17 Kasımda “içerideki on binlere dışarıdaki on binlerden destek” sloganıyla 48 saatlik açlık grevi yapılacağı ilan edildi. AKP hükümeti bir kez daha yasakçı zihniyetini sergiledi ve yapılacak her türlü eylemi daha baştan yasakladı. Diyarbakır’da olağanüstü önlemler alındı, parti binaları, kültür merkezleri ve eylem yapılabilecek alanlar abluka altına alındı. Erdoğan’ın şahsında kuyruğu dik tutmaya çalışan AKP, ulusal ve uluslararası kamuoyundan gelen basıncın etkisiyle bir taraftan da eylemleri sonlandırmanın yollarını arıyordu. Aynı gün kardeşiyle görüşmesine izin verilen Öcalan “açlık grevleri amacına ulaşmıştır” diyerek grevi bitirme çağrısı yaptı. Nihayetinde 68 gün süren açlık grevleri sona erdi.

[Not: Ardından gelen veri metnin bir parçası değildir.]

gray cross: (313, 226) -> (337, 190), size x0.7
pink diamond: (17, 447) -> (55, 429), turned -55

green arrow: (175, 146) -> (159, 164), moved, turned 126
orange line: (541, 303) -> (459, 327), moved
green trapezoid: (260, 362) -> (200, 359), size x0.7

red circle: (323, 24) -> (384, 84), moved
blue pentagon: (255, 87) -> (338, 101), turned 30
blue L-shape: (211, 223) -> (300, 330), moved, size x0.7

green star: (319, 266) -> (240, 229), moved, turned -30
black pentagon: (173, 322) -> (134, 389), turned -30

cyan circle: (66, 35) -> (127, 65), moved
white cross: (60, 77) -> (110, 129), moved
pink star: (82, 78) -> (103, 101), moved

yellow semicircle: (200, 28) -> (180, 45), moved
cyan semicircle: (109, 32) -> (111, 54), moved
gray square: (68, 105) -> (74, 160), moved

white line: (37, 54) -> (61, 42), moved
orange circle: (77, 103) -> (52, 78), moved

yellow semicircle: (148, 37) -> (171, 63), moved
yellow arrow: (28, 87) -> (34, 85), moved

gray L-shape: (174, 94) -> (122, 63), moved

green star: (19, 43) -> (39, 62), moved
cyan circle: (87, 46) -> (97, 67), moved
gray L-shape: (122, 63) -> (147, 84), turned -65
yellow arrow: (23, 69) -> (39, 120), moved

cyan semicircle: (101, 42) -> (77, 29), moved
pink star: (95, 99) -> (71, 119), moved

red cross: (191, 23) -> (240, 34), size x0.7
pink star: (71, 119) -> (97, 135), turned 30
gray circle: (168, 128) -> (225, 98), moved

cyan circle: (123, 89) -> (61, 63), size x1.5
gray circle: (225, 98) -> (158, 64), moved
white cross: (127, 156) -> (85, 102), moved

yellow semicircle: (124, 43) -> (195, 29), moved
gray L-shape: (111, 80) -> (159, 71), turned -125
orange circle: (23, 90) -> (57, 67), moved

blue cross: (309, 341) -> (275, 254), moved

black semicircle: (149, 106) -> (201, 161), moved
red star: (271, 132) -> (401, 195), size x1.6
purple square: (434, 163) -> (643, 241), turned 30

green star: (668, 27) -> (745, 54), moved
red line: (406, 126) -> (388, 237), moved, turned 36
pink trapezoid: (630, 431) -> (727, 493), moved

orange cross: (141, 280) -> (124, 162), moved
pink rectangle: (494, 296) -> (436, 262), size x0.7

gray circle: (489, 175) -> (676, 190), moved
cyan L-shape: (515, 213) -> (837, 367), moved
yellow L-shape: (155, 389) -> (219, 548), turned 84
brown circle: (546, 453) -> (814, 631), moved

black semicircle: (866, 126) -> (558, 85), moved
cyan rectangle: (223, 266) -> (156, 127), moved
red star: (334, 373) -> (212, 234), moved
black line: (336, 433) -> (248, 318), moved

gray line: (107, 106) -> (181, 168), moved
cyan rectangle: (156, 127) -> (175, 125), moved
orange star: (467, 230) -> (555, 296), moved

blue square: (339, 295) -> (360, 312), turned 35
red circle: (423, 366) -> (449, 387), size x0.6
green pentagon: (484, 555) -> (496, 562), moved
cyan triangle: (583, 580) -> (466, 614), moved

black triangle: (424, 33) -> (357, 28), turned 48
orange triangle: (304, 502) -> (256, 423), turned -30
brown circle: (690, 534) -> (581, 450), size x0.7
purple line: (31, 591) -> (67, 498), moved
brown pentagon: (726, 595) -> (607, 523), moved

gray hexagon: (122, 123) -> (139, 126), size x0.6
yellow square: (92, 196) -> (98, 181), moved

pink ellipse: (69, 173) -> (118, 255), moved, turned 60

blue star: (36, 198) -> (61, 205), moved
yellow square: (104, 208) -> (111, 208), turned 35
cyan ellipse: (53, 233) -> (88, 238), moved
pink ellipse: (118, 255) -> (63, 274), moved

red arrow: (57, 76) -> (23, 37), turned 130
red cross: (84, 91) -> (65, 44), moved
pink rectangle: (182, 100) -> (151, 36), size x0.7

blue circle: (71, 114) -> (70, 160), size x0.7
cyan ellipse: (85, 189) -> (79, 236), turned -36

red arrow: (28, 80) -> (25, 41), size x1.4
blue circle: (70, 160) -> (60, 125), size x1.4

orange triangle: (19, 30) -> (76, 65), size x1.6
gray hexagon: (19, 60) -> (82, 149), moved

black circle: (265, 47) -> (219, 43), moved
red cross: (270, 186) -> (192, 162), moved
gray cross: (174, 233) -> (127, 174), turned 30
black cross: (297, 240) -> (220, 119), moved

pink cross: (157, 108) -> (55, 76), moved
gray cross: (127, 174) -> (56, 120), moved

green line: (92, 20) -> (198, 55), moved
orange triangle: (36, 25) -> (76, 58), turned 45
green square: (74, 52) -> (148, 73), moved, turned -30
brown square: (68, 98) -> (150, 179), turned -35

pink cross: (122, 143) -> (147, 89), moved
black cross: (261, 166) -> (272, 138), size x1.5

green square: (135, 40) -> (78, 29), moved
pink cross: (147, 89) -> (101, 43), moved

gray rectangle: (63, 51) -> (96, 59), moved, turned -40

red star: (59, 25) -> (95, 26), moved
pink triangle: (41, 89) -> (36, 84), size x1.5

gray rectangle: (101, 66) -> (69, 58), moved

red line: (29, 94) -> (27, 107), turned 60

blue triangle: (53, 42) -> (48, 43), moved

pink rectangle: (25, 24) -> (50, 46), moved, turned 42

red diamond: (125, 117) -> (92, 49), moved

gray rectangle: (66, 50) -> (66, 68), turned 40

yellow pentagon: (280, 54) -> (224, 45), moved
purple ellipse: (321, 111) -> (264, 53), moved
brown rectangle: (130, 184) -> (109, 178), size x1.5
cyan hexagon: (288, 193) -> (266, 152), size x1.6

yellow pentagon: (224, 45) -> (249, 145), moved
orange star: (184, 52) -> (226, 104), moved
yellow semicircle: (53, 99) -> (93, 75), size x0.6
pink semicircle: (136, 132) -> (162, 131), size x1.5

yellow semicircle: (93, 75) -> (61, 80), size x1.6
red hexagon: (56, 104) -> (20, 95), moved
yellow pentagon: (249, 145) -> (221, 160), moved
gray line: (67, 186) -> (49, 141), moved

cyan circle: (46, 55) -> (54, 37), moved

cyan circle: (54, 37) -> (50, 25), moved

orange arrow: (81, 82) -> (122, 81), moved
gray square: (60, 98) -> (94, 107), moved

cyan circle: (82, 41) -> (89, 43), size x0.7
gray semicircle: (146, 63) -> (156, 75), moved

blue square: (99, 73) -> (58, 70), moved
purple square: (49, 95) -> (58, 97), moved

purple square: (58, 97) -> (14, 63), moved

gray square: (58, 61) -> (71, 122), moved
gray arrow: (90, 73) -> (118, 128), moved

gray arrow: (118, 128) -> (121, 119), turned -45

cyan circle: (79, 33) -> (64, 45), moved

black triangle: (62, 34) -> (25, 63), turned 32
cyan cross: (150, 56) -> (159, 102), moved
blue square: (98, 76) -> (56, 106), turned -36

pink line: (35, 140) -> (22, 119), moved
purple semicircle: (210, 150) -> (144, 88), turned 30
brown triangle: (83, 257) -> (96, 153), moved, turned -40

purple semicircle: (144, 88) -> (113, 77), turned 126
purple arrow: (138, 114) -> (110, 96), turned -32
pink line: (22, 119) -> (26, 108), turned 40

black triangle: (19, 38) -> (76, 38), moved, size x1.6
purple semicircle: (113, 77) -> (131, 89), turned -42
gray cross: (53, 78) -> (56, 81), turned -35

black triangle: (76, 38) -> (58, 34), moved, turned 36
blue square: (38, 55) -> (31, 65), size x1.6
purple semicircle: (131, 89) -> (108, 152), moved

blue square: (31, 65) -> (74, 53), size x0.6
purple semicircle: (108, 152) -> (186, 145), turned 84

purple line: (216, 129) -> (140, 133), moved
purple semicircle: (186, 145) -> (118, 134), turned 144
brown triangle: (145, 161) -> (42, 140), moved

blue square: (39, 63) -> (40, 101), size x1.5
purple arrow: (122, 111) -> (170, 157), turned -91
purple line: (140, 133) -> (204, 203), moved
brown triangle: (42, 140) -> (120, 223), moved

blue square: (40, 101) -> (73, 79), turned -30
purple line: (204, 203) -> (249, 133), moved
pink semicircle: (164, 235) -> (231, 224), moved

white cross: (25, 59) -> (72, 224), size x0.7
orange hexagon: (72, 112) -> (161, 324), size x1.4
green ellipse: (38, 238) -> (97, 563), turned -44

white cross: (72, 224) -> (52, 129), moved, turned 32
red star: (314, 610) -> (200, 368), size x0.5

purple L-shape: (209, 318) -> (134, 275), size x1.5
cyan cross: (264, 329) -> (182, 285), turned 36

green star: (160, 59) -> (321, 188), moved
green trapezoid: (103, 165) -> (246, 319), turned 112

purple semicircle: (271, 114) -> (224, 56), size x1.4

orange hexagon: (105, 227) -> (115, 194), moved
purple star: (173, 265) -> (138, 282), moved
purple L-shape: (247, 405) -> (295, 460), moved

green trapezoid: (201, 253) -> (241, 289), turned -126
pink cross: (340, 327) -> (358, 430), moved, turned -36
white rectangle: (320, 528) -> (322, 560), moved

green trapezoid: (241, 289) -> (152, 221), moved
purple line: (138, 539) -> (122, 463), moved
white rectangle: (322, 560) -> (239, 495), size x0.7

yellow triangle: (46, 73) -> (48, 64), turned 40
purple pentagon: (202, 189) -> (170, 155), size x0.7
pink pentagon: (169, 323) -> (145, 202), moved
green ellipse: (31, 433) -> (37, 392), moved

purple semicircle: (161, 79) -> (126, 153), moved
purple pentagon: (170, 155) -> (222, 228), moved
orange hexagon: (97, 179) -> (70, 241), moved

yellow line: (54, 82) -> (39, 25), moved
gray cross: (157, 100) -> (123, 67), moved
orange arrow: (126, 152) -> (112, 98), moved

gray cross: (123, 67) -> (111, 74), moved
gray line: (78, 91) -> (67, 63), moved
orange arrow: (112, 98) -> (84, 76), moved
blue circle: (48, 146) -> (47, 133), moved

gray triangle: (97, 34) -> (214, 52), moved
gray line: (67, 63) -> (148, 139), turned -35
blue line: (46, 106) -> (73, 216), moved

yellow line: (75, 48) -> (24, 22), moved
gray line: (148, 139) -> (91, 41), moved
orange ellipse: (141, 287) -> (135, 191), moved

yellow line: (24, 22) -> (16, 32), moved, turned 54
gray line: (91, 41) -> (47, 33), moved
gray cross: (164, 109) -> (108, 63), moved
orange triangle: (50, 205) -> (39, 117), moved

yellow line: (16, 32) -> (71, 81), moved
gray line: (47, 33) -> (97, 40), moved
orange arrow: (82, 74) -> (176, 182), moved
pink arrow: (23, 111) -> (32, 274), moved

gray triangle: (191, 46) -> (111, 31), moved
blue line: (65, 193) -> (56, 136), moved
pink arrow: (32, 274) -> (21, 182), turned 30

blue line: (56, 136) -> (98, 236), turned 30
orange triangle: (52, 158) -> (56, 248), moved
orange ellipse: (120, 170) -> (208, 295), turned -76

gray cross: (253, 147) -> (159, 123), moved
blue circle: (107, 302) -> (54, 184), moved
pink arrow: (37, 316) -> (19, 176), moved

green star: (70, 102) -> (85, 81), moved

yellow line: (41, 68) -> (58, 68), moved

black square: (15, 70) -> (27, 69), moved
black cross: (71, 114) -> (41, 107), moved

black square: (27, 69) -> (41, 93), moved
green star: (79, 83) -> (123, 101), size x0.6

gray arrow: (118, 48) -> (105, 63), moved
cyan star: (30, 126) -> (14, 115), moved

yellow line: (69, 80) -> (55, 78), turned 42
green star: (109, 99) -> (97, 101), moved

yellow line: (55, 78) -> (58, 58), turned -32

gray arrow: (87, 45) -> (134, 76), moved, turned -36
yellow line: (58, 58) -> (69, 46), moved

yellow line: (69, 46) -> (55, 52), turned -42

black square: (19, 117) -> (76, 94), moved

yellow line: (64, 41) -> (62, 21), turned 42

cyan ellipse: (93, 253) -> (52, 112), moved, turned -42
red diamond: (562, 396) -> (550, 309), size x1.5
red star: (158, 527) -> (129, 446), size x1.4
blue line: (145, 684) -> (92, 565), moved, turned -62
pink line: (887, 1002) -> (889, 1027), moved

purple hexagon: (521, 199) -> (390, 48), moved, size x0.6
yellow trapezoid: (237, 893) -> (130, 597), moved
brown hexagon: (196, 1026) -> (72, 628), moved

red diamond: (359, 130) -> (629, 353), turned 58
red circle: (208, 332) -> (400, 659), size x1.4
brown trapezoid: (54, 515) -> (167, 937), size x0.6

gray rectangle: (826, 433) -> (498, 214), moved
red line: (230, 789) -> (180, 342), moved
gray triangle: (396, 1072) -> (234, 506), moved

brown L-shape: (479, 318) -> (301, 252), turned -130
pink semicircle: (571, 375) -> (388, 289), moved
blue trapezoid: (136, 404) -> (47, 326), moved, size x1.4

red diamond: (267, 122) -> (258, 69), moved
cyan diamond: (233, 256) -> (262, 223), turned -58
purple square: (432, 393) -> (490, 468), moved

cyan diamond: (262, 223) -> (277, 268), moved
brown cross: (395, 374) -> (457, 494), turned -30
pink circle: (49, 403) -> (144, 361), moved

Devletin “Hayata Dönüş” zihniyeti
Devletin ve medyanın dili birçok bakımdan daha önceki açlık grevlerini hatırlattı. Siyasetçileri ve medyası değişmiş olsa da zihniyet değişmemiştir. En basit bir olayda dahi her tavrın, her sözün ardında sınıfsal duruş vardır. İslamcı da olsa, “solcu” da olsa ortak payda egemen olmaktır, burjuva düzenin temsilcisi ve savunucusu olmaktır.
2000 yılında F tipi cezaevlerine geçişi durdurmak için siyasi tutsaklar dönüşümlü açlık grevi ve ölüm orucuna başvurmuştu. Çünkü F tipi cezaevleri devrimci tutsakları tecrit etmek, hayattan kopartmak üzere tasarlanmıştı. Devrimci tutsakların başlattığı eylem dışarıda da bir duyarlılık yaratmış ve bazı aydınların öncülüğünde “solcu” Ecevit hükümetiyle görüşmeler başlamıştı. Ancak devlet kesin karar vermişti ve F tiplerine geçilecekti. Bunun için hazırlanan plan doğrultusunda 19 Aralıkta büyük bir katliam yapıldı. 28 devrimcinin ölmesi ve yüzlercesinin yaralanmasıyla sonuçlanan bu operasyona devlet utanmadan “Hayata Dönüş” adını vermişti.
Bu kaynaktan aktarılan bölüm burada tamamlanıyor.